Exercise directions:
Go through the data and copy every line in which "nicht" appears.

Given records:
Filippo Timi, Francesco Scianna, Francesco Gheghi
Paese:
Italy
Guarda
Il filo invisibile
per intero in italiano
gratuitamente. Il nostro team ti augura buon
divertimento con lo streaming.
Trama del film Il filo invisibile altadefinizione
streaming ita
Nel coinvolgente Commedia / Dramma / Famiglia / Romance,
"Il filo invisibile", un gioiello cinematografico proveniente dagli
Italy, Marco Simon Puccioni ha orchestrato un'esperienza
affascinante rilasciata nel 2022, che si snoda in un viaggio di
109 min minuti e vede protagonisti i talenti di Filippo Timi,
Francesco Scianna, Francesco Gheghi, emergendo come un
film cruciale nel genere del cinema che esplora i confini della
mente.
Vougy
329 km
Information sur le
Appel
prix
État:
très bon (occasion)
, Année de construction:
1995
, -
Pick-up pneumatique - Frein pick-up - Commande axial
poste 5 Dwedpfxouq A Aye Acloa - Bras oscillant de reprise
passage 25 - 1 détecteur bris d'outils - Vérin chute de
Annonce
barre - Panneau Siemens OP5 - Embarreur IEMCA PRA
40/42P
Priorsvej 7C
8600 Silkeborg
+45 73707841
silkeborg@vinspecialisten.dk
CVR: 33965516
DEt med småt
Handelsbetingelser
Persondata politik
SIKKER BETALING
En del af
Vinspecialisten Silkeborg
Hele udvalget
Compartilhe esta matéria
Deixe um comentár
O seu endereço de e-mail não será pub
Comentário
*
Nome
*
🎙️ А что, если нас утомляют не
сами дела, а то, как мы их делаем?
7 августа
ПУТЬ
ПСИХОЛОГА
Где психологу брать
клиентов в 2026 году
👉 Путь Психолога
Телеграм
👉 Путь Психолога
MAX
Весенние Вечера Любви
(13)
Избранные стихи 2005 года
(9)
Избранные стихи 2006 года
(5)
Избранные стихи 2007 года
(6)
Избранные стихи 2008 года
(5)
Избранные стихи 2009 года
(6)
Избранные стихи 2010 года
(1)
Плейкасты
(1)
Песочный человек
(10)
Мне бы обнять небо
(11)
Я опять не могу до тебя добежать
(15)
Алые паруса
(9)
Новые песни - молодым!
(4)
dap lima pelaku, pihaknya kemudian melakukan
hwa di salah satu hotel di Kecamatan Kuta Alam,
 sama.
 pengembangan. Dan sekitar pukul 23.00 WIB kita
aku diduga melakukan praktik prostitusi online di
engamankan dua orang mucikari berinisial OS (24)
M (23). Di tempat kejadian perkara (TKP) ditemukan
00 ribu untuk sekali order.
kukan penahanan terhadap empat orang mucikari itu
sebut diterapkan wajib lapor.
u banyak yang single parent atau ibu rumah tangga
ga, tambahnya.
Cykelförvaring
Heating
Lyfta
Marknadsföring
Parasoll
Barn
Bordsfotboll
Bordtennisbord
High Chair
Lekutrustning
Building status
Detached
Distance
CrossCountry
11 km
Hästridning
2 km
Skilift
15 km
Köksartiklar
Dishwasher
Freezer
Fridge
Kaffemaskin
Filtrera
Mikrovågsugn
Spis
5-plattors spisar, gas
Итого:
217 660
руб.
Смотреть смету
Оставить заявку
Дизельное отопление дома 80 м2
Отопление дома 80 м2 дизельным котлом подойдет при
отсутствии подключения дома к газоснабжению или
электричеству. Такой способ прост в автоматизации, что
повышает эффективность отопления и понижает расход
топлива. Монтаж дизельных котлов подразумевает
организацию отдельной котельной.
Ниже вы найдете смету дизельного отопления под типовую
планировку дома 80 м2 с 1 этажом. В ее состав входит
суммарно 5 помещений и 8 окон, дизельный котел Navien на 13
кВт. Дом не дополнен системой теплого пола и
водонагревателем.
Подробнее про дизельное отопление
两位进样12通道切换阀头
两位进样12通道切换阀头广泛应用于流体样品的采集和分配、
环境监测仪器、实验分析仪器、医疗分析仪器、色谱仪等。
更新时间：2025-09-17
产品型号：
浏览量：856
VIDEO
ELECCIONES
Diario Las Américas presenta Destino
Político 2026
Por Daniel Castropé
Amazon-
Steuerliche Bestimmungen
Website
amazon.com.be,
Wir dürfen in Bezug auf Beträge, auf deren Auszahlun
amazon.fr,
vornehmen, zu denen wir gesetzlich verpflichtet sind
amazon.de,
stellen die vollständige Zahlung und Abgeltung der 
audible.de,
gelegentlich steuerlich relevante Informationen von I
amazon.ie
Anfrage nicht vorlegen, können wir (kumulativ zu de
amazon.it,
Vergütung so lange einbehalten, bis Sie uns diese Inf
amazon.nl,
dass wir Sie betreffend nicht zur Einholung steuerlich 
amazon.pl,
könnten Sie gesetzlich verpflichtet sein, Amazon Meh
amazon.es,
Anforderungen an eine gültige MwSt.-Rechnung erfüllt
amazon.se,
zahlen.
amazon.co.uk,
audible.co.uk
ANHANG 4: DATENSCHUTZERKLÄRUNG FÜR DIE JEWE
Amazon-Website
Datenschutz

Task answer:
Anfrage nicht vorlegen, können wir (kumulativ zu de
dass wir Sie betreffend nicht zur Einholung steuerlich 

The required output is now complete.